Pérez Agüero no lograba interpretar todo lo que le decía su Jefe, así mismo atando cabos nada de lo que le comunicaba lo sorprendía demasiado.
–No solo usted ha notado que al llevar a cabo conductas reprobables moralmente siente placer. También innumerables ciudadanos lo han notado. Es más, hasta altos funcionarios a nivel mundial lo han comprobado. Es indudable que esta circunstancia traerá aparejadas grandes catástrofes. Fíjese usted mismo que ya no le bastará con realizar una simple maniobra moralmente reprobable para sentir lo que sintió anteriormente. Usted ha comenzado a descender por un tobogán que lo hará desear más y más; y para lograrlo sus conductas serán cada vez más escandalosas. Es probable que conozca el mismo infierno.
Pérez Agüero tomaba nota mental de todas y cada una de las palabras que su Jefe le vertía. Se lo notaba tranquilo. Por demás dadas las circunstancias.
–Pero Señor, usted bien sabe que siempre me he comportado dentro de los límites esperados para una persona, digámosle “buena”, no veo por qué esta circunstancia…novedosa.
El Jefe no dejó que Pérez Agüero completara la frase. Cruzó sus brazos sobre el pecho y dio medio giro. Desde las alturas podía mensurar la imponencia de la plaza central de la ciudad. Parecía ausente. Con voz impersonal continúa de manera monótona. Como repitiendo una formula acostumbrada.

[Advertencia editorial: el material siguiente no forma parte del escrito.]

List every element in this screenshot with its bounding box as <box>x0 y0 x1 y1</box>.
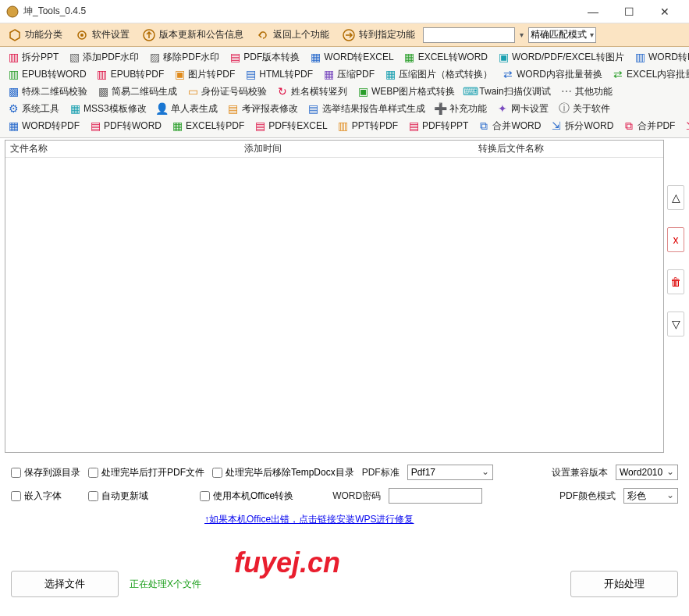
tool-add-pdf-watermark[interactable]: ▧添加PDF水印 <box>64 50 143 65</box>
tool-election-report[interactable]: ▤选举结果报告单样式生成 <box>304 101 429 116</box>
color-mode-select[interactable]: 彩色 <box>623 488 678 504</box>
options-row-1: 保存到源目录 处理完毕后打开PDF文件 处理完毕后移除TempDocx目录 PD… <box>11 461 678 484</box>
back-button[interactable]: 返回上个功能 <box>251 27 334 44</box>
chk-open-after[interactable]: 处理完毕后打开PDF文件 <box>88 466 204 479</box>
category-button[interactable]: 功能分类 <box>3 27 67 44</box>
chk-label: 使用本机Office转换 <box>213 490 293 503</box>
list-icon: ▤ <box>307 102 320 115</box>
tool-name-rotate[interactable]: ↻姓名横转竖列 <box>272 84 351 99</box>
clear-button[interactable]: 🗑 <box>667 269 684 294</box>
rotate-icon: ↻ <box>276 85 289 98</box>
tool-pdf-version[interactable]: ▤PDF版本转换 <box>225 50 304 65</box>
chk-save-source[interactable]: 保存到源目录 <box>11 466 80 479</box>
chk-label: 保存到源目录 <box>24 466 80 479</box>
svg-point-3 <box>80 34 83 37</box>
tool-label: PDF转WORD <box>104 119 162 133</box>
move-up-button[interactable]: △ <box>667 185 684 210</box>
dropdown-caret-icon[interactable]: ▾ <box>520 30 524 39</box>
tool-row-3: ▩特殊二维码校验 ▩简易二维码生成 ▭身份证号码校验 ↻姓名横转竖列 ▣WEBP… <box>3 83 686 100</box>
match-mode-select[interactable]: 精确匹配模式 ▾ <box>528 27 596 43</box>
color-mode-label: PDF颜色模式 <box>559 490 616 503</box>
tool-split-pdf[interactable]: ⇲拆分PDF <box>680 119 689 134</box>
button-label: 开始处理 <box>604 577 645 591</box>
tool-ppt-to-pdf[interactable]: ▥PPT转PDF <box>333 119 402 134</box>
tool-label: EXCEL内容批量替换 <box>627 68 689 81</box>
maximize-button[interactable]: ☐ <box>611 0 647 23</box>
html-icon: ▤ <box>244 68 257 80</box>
tool-word-to-epub[interactable]: ▥WORD转EPUB <box>630 50 689 65</box>
tool-word-to-excel[interactable]: ▦WORD转EXCEL <box>305 50 397 65</box>
back-label: 返回上个功能 <box>273 28 329 41</box>
tool-split-ppt[interactable]: ▥拆分PPT <box>3 50 62 65</box>
tool-word-batch-replace[interactable]: ⇄WORD内容批量替换 <box>498 67 606 82</box>
titlebar: 坤_Tools_0.4.5 — ☐ ✕ <box>0 0 689 23</box>
qr-icon: ▩ <box>97 85 109 98</box>
close-button[interactable]: ✕ <box>647 0 683 23</box>
id-icon: ▭ <box>186 85 199 98</box>
tool-other[interactable]: ⋯其他功能 <box>556 84 616 99</box>
compress-icon: ▦ <box>322 68 335 80</box>
tool-pdf-to-ppt[interactable]: ▤PDF转PPT <box>403 119 472 134</box>
tool-epub-to-word[interactable]: ▥EPUB转WORD <box>3 67 91 82</box>
tool-to-image[interactable]: ▣WORD/PDF/EXCEL转图片 <box>493 50 628 65</box>
tool-label: EPUB转PDF <box>111 68 165 81</box>
tool-excel-batch-replace[interactable]: ⇄EXCEL内容批量替换 <box>608 67 689 82</box>
move-down-button[interactable]: ▽ <box>667 312 684 336</box>
choose-file-button[interactable]: 选择文件 <box>11 571 119 597</box>
search-input[interactable] <box>423 27 515 43</box>
tool-mss3-template[interactable]: ▦MSS3模板修改 <box>65 101 151 116</box>
svg-marker-1 <box>10 30 20 41</box>
tool-html-to-pdf[interactable]: ▤HTML转PDF <box>240 67 317 82</box>
tool-twain-scan[interactable]: ⌨Twain扫描仪调试 <box>460 84 554 99</box>
tool-qr-verify[interactable]: ▩特殊二维码校验 <box>3 84 91 99</box>
tool-remove-pdf-watermark[interactable]: ▨移除PDF水印 <box>144 50 223 65</box>
tool-merge-word[interactable]: ⧉合并WORD <box>474 119 545 134</box>
tool-excel-to-word[interactable]: ▦EXCEL转WORD <box>400 50 492 65</box>
tool-image-to-pdf[interactable]: ▣图片转PDF <box>169 67 239 82</box>
chk-delete-temp[interactable]: 处理完毕后移除TempDocx目录 <box>212 466 354 479</box>
tool-pdf-to-word[interactable]: ▤PDF转WORD <box>85 119 165 134</box>
tool-about[interactable]: ⓘ关于软件 <box>554 101 614 116</box>
chk-auto-update[interactable]: 自动更新域 <box>88 490 148 503</box>
minimize-button[interactable]: — <box>575 0 611 23</box>
delete-button[interactable]: x <box>667 227 684 252</box>
start-button[interactable]: 开始处理 <box>570 571 678 597</box>
file-table[interactable]: 文件名称 添加时间 转换后文件名称 <box>5 140 664 453</box>
epub-icon: ▥ <box>634 51 646 63</box>
tool-id-verify[interactable]: ▭身份证号码校验 <box>183 84 271 99</box>
tool-nic-settings[interactable]: ✦网卡设置 <box>492 101 552 116</box>
tool-excel-to-pdf[interactable]: ▦EXCEL转PDF <box>167 119 248 134</box>
goto-label: 转到指定功能 <box>359 28 415 41</box>
pdf-standard-select[interactable]: Pdf17 <box>407 465 493 480</box>
pdf-icon: ▤ <box>89 119 101 132</box>
tool-label: WORD转EXCEL <box>324 51 393 64</box>
tool-webp-convert[interactable]: ▣WEBP图片格式转换 <box>353 84 459 99</box>
chk-embed-font[interactable]: 嵌入字体 <box>11 490 62 503</box>
qr-icon: ▩ <box>7 85 20 98</box>
tool-merge-pdf[interactable]: ⧉合并PDF <box>619 119 679 134</box>
tool-supplement[interactable]: ➕补充功能 <box>431 101 491 116</box>
tool-single-table[interactable]: 👤单人表生成 <box>152 101 222 116</box>
tool-eval-report[interactable]: ▤考评报表修改 <box>223 101 302 116</box>
info-icon: ⓘ <box>558 102 570 115</box>
chk-label: 自动更新域 <box>101 490 148 503</box>
word-icon: ▦ <box>7 119 20 132</box>
tool-pdf-to-excel[interactable]: ▤PDF转EXCEL <box>250 119 331 134</box>
settings-button[interactable]: 软件设置 <box>70 27 134 44</box>
word-password-input[interactable] <box>389 488 482 504</box>
tool-compress-pdf[interactable]: ▦压缩PDF <box>318 67 378 82</box>
tool-qr-generate[interactable]: ▩简易二维码生成 <box>93 84 181 99</box>
tool-label: MSS3模板修改 <box>83 102 147 116</box>
chk-local-office[interactable]: 使用本机Office转换 <box>200 490 293 503</box>
version-button[interactable]: 版本更新和公告信息 <box>137 27 248 44</box>
compat-select[interactable]: Word2010 <box>616 465 678 480</box>
chk-label: 处理完毕后打开PDF文件 <box>101 466 204 479</box>
tool-word-to-pdf[interactable]: ▦WORD转PDF <box>3 119 83 134</box>
goto-button[interactable]: 转到指定功能 <box>337 27 420 44</box>
tool-epub-to-pdf[interactable]: ▥EPUB转PDF <box>92 67 169 82</box>
settings-label: 软件设置 <box>92 28 130 41</box>
tool-system[interactable]: ⚙系统工具 <box>3 101 63 116</box>
wps-repair-link[interactable]: ↑如果本机Office出错，点击链接安装WPS进行修复 <box>204 513 414 526</box>
tool-split-word[interactable]: ⇲拆分WORD <box>546 119 617 134</box>
tool-compress-image[interactable]: ▦压缩图片（格式转换） <box>380 67 496 82</box>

–Sé que usted es un buen hombre y no dudaría en elegir el bien común antes que el bien personal. Su familia recibirá una cuantiosa suma en dinero efectivo a cambio de que nos entregue su libertad. Simplemente usted debe desaparecer. Le proporcionaremos un lugar y las suficientes comodidades para continuar sus días en una especie de paraíso terrenal, aunque, con ciertas restricciones. Para el resto de la sociedad usted se habrá, simplemente, evaporado.
El Jefe seguía sin detenerse siquiera a respirar.
Pérez Agüero acompañaba el discurso con un movimiento afirmativo de cabeza aunque ya sin escuchar realmente una sola de las palabras. Situó los ojos en un cortapapeles que acababa de clavarle un rayo de sol cegador en un de sus ojos. Se movió imperceptiblemente y el ataque cesó.
Quedó cautivado con el color dorado del instrumento que acababa de descubrir sobre el escritorio de su Jefe. Una idea loca y descabellada le atravesó el cerebro. Sin pensarlo comenzó a acercar su mano derecha hacia el cortapapeles. Cuando por fin lo atrapó se sorprendió por el peso que tenía. Lo atrajo hacia su cuerpo para observarlo con más detenimiento. Imaginó cosas y una ola de placer lo inundó de pies a cabeza. Se sentía drogado por la mejor de las drogas posibles, pero esto no era todo, quería más.
A todo esto su Jefe volvía a girar sobre sus pasos para quedar nuevamente de frente a Pérez Agüero. Se descruzó los brazos y abriéndolos le mostró las palmas de las manos a su interlocutor. Esperando la respuesta a una pregunta que éste no había escuchado. De inmediato observó que su cortapapeles no se encontraba donde lo dejaba habitualmente. Realizó un ademán de haber terminado con todo lo que tenía para decir.
Mientras, Pérez Agüero, aun no había dado comienzo con lo suyo.